Overall, the Pull & Grab-based algorithm ranked highest; it explained 72% of the variance in the testing set, despite being calibrated only on the training set. Linear regression ranked second-best; it explained 68% of the variance. Interpolation (with *z *= *1.5*) ranked third; it explained 64% of the variance. The Garki model explained 58% of the variance. The results are plotted in Figure 4, summarized in Table 1, and discussed in detail in the following sections. Because the algorithm based on Pull & Grab ranked highest, and because it was never fitted to the testing set, the issue of parsimony was not relevant. Had the algorithm based on linear regression ranked highest, the issue of parsimony would have been an important concern.

By itself, PR_{2 }explained only 5% of the variance in PR_{1 }(i.e. r^{2 }= 0.05). Linear regression using the formula PR_{1 }= a + b PR_{2 }improved the r^{2 }to 26%. Linear regression with the formula PR_{1 }= a + b PR_{2 }+ c L_{1 }+ d L_{2 }+ e U_{1 }+ f U_{2 }improved the r^{2 }to 68%, the same as with the slightly non-linear version that always returned a value between 0 and 1. All of the coefficients were statistically significant at the 95% level except for c, the coefficient corresponding to L_{1}.

#### Interpolation

Several different values of *z *were evaluated including *z *= *0.5, 1, 1.5, 2, 3, 4, 6, 10*. Of these values, *z *= *1.5 *minimized the sum of squared errors and explained 65% of the variance.

#### Pull & Grab

The trimmed mean value for *α *corresponded to a decline in PfPR beginning around age 9.5. The trimmed mean value for *s *corresponded to a decline in sensitivity to approximately 36% of P', but the trimmed mean value of *c *was low and implied that PfPR declines slowly, so that the apparent PfPR is not close to 36% of the PfPR in children between two and ten years of age until late in life. There was substantial variability in *b*, but by the trimmed mean, PfPR was within 90% of P' by age two. The parameter names, interpretations, and values are summarized in Table 2. Some of the individual datasets differed from this pattern, but the majority were within this value by age two. The family of curves described by the algorithm is illustrated in Figure 5. This algorithm explained 72% of the variance.

The algorithm based on the Garki model [14] and calibrated during the Garki Project [31] was recently used to generate endemicity maps [20]. The algorithm was therefore included as a candidate for comparison; the relationship between age and PR is qualitatively very similar to the modified Pull & Grab model. It was, therefore, used as-is, without further fitting to the training set or the testing set. It explained 58% of the variance, the lowest of the four algorithms considered.

### Analysis of the sub-sampled data

To evaluate the algorithms further, and to enable the linear regression analysis to be assessed as an algorithm, the testing set was sub-sampled 100 times. The Pull-and-Grab -based algorithm ranked 1^{st }80% of the time, 2^{nd }or better 94% of the time, and 3^{rd }or better 99% of the time. The similar ranking vector for linear regression was 17%, 70% and 95%, for interpolation 3%, 28%, and 50%. The Garki-based algorithm ranked in the top three only 5% of the time.

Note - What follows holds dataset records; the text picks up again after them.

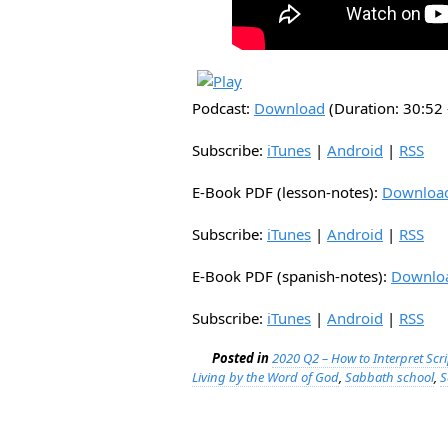
Podcast:
Download
(Duration: 30:5
Subscribe:
iTunes
|
Android
|
RSS
E-Book PDF (lesson-notes):
Downloa
Subscribe:
iTunes
|
Android
|
RSS
E-Book PDF (spanish-notes):
Downlo
Subscribe:
iTunes
|
Android
|
RSS
Posted in
2020 Q2 – How to Interpret Scr
Living by the Word of God
,
Sabbath school
,
S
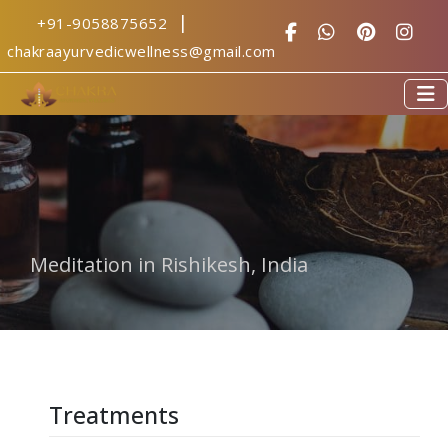
|
+91-9058875652
yoga centre in 
chakraayurvedicwellness@gmail.com
Meditation in Rishikesh, India
Treatments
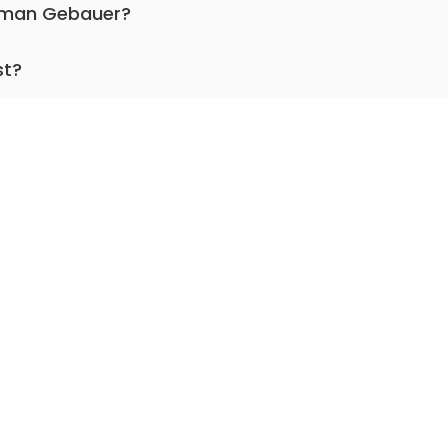
Roman Gebauer?
pediatric cardiac surgery.
st?
for more than 29 years.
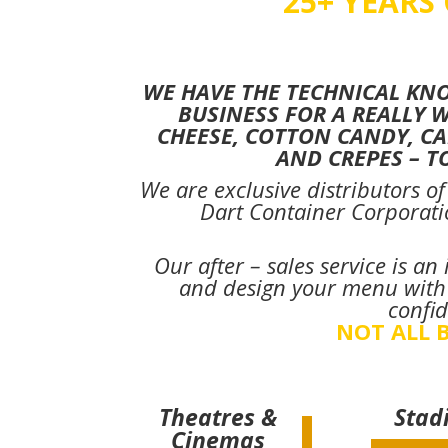
25+ YEARS
WE HAVE THE TECHNICAL KN
BUSINESS FOR A REALLY 
CHEESE, COTTON CANDY, CA
AND CREPES – 
We are exclusive distributors o
Dart Container Corporati
Our after – sales service is a
and design your menu with t
confid
NOT ALL B
Theatres &
Stad
Cinemas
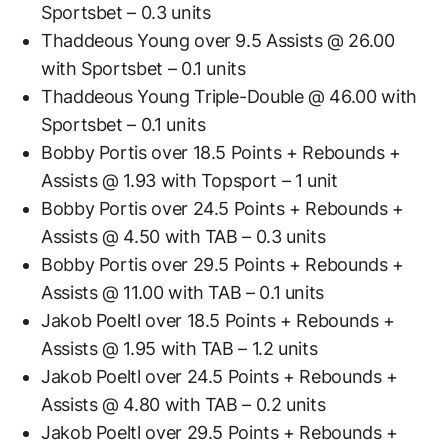
Sportsbet – 0.3 units
Thaddeous Young over 9.5 Assists @ 26.00
with Sportsbet – 0.1 units
Thaddeous Young Triple-Double @ 46.00 with
Sportsbet – 0.1 units
Bobby Portis over 18.5 Points + Rebounds +
Assists @ 1.93 with Topsport – 1 unit
Bobby Portis over 24.5 Points + Rebounds +
Assists @ 4.50 with TAB – 0.3 units
Bobby Portis over 29.5 Points + Rebounds +
Assists @ 11.00 with TAB – 0.1 units
Jakob Poeltl over 18.5 Points + Rebounds +
Assists @ 1.95 with TAB – 1.2 units
Jakob Poeltl over 24.5 Points + Rebounds +
Assists @ 4.80 with TAB – 0.2 units
Jakob Poeltl over 29.5 Points + Rebounds +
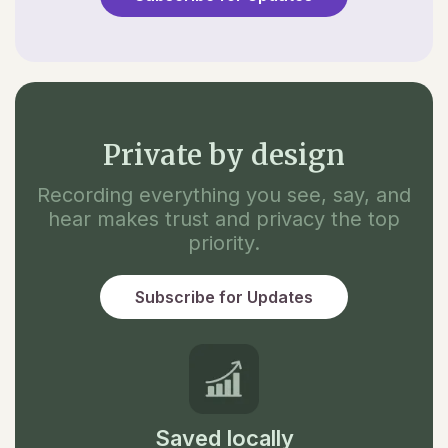
Private by design
Recording everything you see, say, and
hear makes trust and privacy the top
priority.
Subscribe for Updates
Saved locally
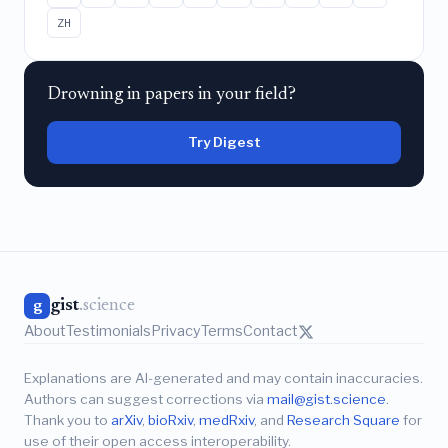
ZH
Drowning in papers in your field?
Try Digest
gist
.science
g
About
Testimonials
Privacy
Terms
Contact
Explanations are AI-generated and may contain inaccuracies.
Authors can suggest corrections via
mail@gist.science
.
Thank you to
arXiv
,
bioRxiv
,
medRxiv
, and
Research Square
for
use of their open access interoperability.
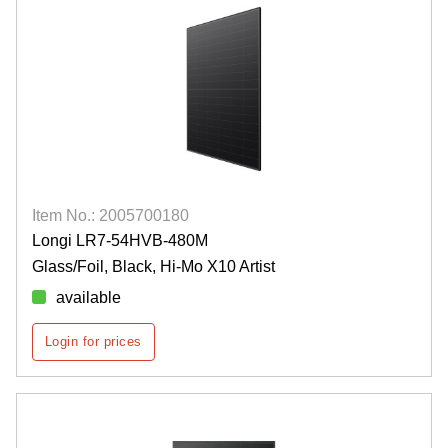
Item No.: 2005700180
Longi LR7-54HVB-480M
Glass/Foil, Black, Hi-Mo X10 Artist
available
Login for prices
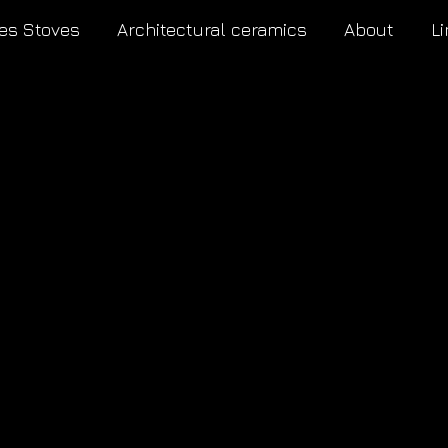
es Stoves
Architectural ceramics
About
Li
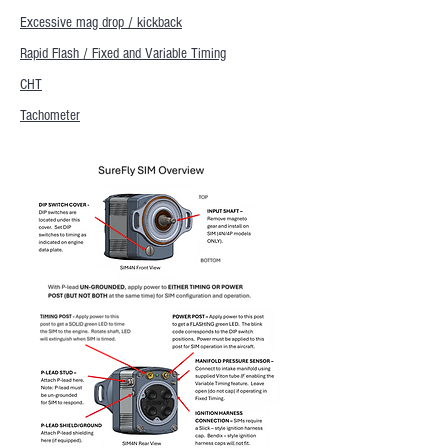
Excessive mag drop / kickback
Rapid Flash / Fixed and Variable Timing
CHT
Tachometer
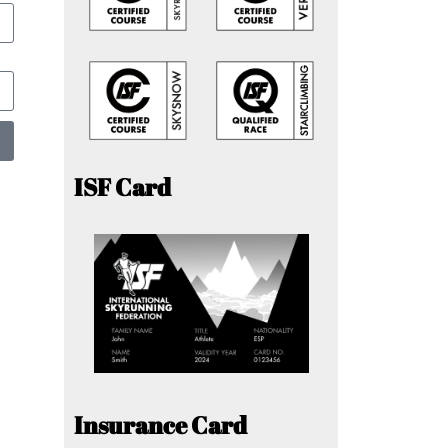
ISF Card
Insurance Card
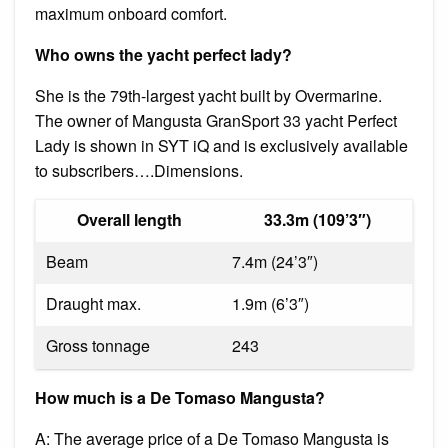
maximum onboard comfort.
Who owns the yacht perfect lady?
She is the 79th-largest yacht built by Overmarine.
The owner of Mangusta GranSport 33 yacht Perfect
Lady is shown in SYT iQ and is exclusively available
to subscribers….Dimensions.
Overall length
33.3m (109’3″)
Beam
7.4m (24’3″)
Draught max.
1.9m (6’3″)
Gross tonnage
243
How much is a De Tomaso Mangusta?
A: The average price of a De Tomaso Mangusta is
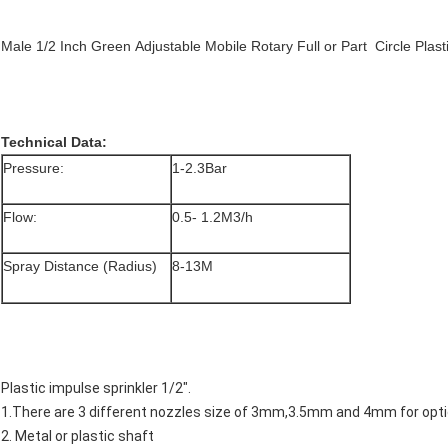
Male 1/2 Inch Green
Adjustable
Mobile Rotary
Full or Part Circle Pla
Technical Data:
Pressure:
1-2.3Bar
Flow:
0.5- 1.2M3/h
Spray Distance (Radius)
8-13M
Plastic impulse sprinkler 1/2".
1.There are 3 different nozzles size of 3mm,3.5mm and 4mm for opti
2. Metal or plastic shaft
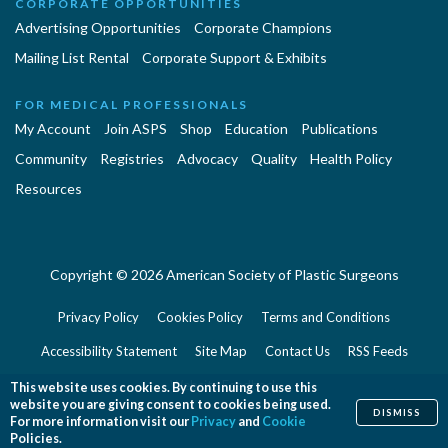
CORPORATE OPPORTUNITIES
Advertising Opportunities
Corporate Champions
Mailing List Rental
Corporate Support & Exhibits
FOR MEDICAL PROFESSIONALS
My Account
Join ASPS
Shop
Education
Publications
Community
Registries
Advocacy
Quality
Health Policy
Resources
Copyright © 2026 American Society of Plastic Surgeons
Privacy Policy
Cookies Policy
Terms and Conditions
Accessibility Statement
Site Map
Contact Us
RSS Feeds
Website Feedback
This website uses cookies. By continuing to use this
website you are giving consent to cookies being used.
DISMISS
For more information visit our
Privacy
and
Cookie
Policies.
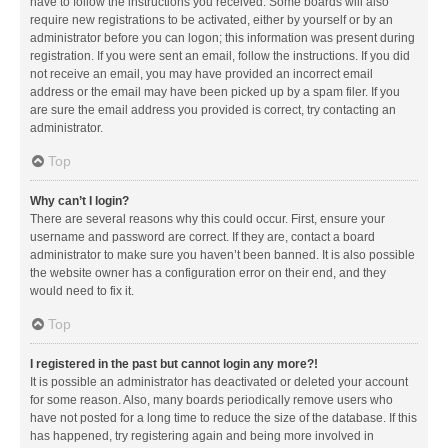
have to follow the instructions you received. Some boards will also
require new registrations to be activated, either by yourself or by an
administrator before you can logon; this information was present during
registration. If you were sent an email, follow the instructions. If you did
not receive an email, you may have provided an incorrect email
address or the email may have been picked up by a spam filer. If you
are sure the email address you provided is correct, try contacting an
administrator.
Top
Why can’t I login?
There are several reasons why this could occur. First, ensure your
username and password are correct. If they are, contact a board
administrator to make sure you haven’t been banned. It is also possible
the website owner has a configuration error on their end, and they
would need to fix it.
Top
I registered in the past but cannot login any more?!
It is possible an administrator has deactivated or deleted your account
for some reason. Also, many boards periodically remove users who
have not posted for a long time to reduce the size of the database. If this
has happened, try registering again and being more involved in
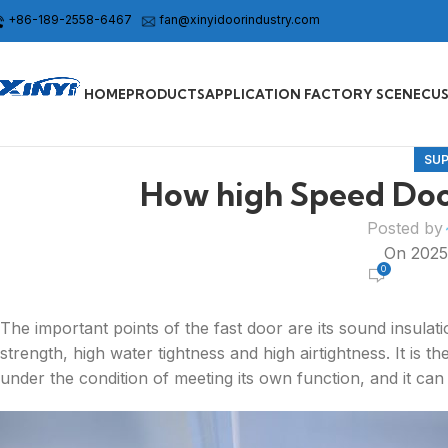
+86-189-2558-6467
fan@xinyidoorindustry.com
HOME
PRODUCTS
APPLICATION FACTORY SCENE
CU
SU
How high Speed Doo
Posted by
On 202
0
The important points of the fast door are its sound insulati
strength, high water tightness and high airtightness. It is t
under the condition of meeting its own function, and it can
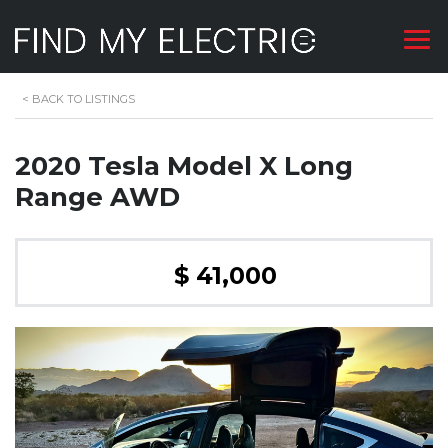
<
BACK TO LISTINGS
2020 Tesla Model X Long
Range AWD
$ 41,000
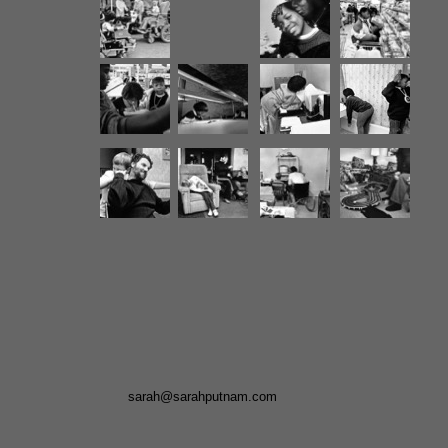
sarah@sarahputnam.com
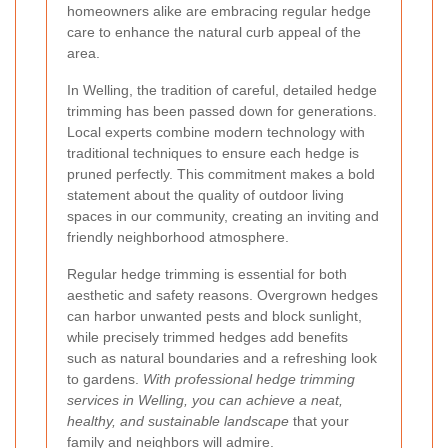
homeowners alike are embracing regular hedge
care to enhance the natural curb appeal of the
area.
In Welling, the tradition of careful, detailed hedge
trimming has been passed down for generations.
Local experts combine modern technology with
traditional techniques to ensure each hedge is
pruned perfectly. This commitment makes a bold
statement about the quality of outdoor living
spaces in our community, creating an inviting and
friendly neighborhood atmosphere.
Regular hedge trimming is essential for both
aesthetic and safety reasons. Overgrown hedges
can harbor unwanted pests and block sunlight,
while precisely trimmed hedges add benefits
such as natural boundaries and a refreshing look
to gardens.
With professional hedge trimming
services in Welling, you can achieve a neat,
healthy, and sustainable landscape
that your
family and neighbors will admire.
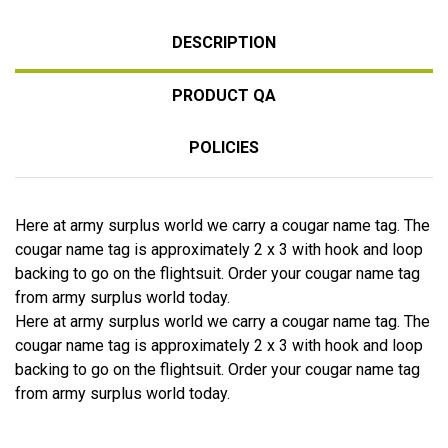
DESCRIPTION
PRODUCT QA
POLICIES
Here at army surplus world we carry a cougar name tag. The
cougar name tag is approximately 2 x 3 with hook and loop
backing to go on the flightsuit. Order your cougar name tag
from army surplus world today.
Here at army surplus world we carry a cougar name tag. The
cougar name tag is approximately 2 x 3 with hook and loop
backing to go on the flightsuit. Order your cougar name tag
from army surplus world today.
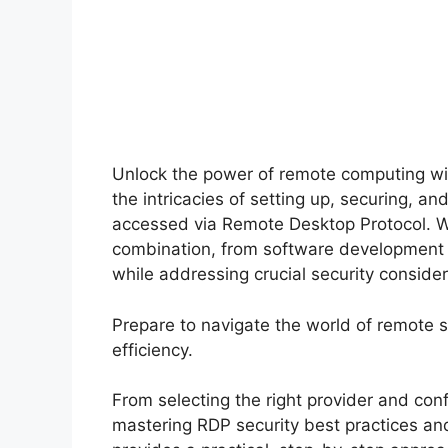
Unlock the power of remote computing wi
the intricacies of setting up, securing, a
accessed via Remote Desktop Protocol. We’
combination, from software development a
while addressing crucial security consid
Prepare to navigate the world of remote
efficiency.
From selecting the right provider and con
mastering RDP security best practices an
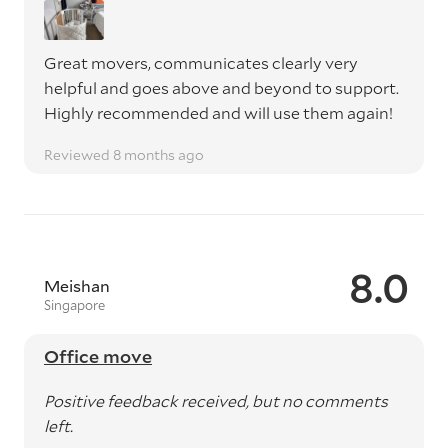
Great movers, communicates clearly very
helpful and goes above and beyond to support.
Highly recommended and will use them again!
Reviewed 8 months ago
8.0
Meishan
Singapore
Office move
Positive feedback received, but no comments
left.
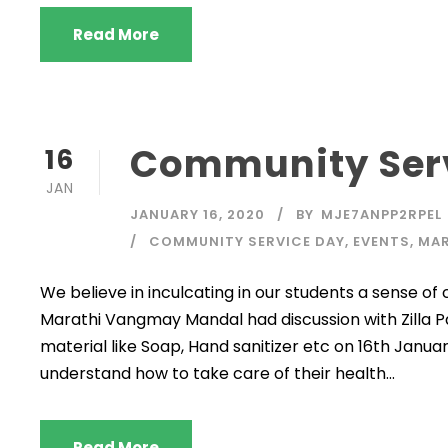
Read More
Community Ser
16
JAN
JANUARY 16, 2020
BY
MJE7ANPP2RPEL
COMMUNITY SERVICE DAY
,
EVENTS
,
MAR
We believe in inculcating in our students a sense of
Marathi Vangmay Mandal had discussion with Zilla P
material like Soap, Hand sanitizer etc on 16th Januar
understand how to take care of their health...
Read More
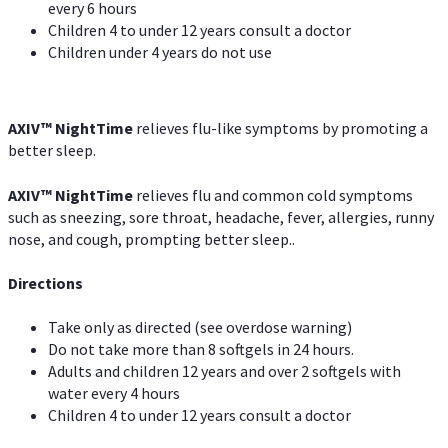
every 6 hours
Children 4 to under 12 years consult a doctor
Children under 4 years do not use
AXIV
™
NightTime
relieves flu-like symptoms by promoting a
better sleep.
AXIV
™
Night
Time
relieves flu and common cold symptoms
such as sneezing, sore throat, headache, fever, allergies, runny
nose, and cough, prompting better sleep..
Directions
Take only as directed (see overdose warning)
Do not take more than 8 softgels in 24 hours.
Adults and children 12 years and over 2 softgels with
water every 4 hours
Children 4 to under 12 years consult a doctor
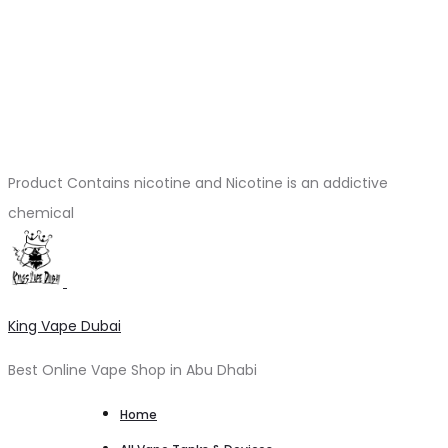
Product Contains nicotine and Nicotine is an addictive
chemical
King Vape Dubai
Best Online Vape Shop in Abu Dhabi
Home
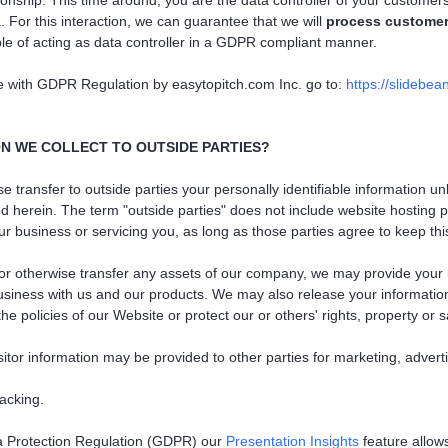
ionship. This time around, you are the data controller of your custome
 For this interaction, we can guarantee that we will
process customer
le of acting as data controller in a GDPR compliant manner.
e with GDPR Regulation by easytopitch.com Inc. go to:
https://slidebea
N WE COLLECT TO OUTSIDE PARTIES?
ise transfer to outside parties your personally identifiable information 
d herein. The term "outside parties" does not include website hosting p
r business or servicing you, as long as those parties agree to keep this
 or otherwise transfer any assets of our company, we may provide your 
usiness with us and our products. We may also release your informatio
e policies of our Website or protect our or others' rights, property or s
sitor information may be provided to other parties for marketing, advert
racking.
a Protection Regulation (GDPR) our
Presentation Insights
feature allows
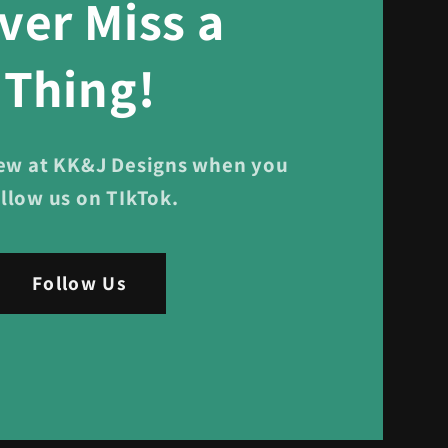
ver Miss a
Thing!
ew at KK&J Designs when you
ollow us on TIkTok.
Follow Us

The algorithms were developed and evaluated for standardizing PfPR from any age range to any other; it is possible that they have different skill at standardizing to the PfPR in 2–10 year olds. To further evaluate the algorithm for standardization specifically to the 2–10 year old age classes, 87 datasets were identified in which the age limits were between two and 10 (Figure 6). The PfPR pairs were, again, used as a standard for comparison. When PR_{1 }was used instead of its paired PfPR estimate, PR_{2}, the categorical description was wrong in 38% of the cases; virtually all of the hyperendemic populations were misclassified as mesoendemic, and many mesoendemic areas were misclassified as hypoendemic. By way of contrast, the standardized PfPR gave the wrong categorical description in 18% of the cases. Standardization reduced the number of mesoendemic populations that would have been classified as hypoendemic, but it also misclassified two populations as mesoendemic that were actually hypoendemic. Standardization correctly classified most, but not all, of the misclassified hyperendemic populations, but two mesoendemic populations were misclassified as hyperendemic. Given the natural scatter in the estimates, errors are inevitable when continuous data are placed into categories. All other candidate algorithms performed more poorly (Table 1).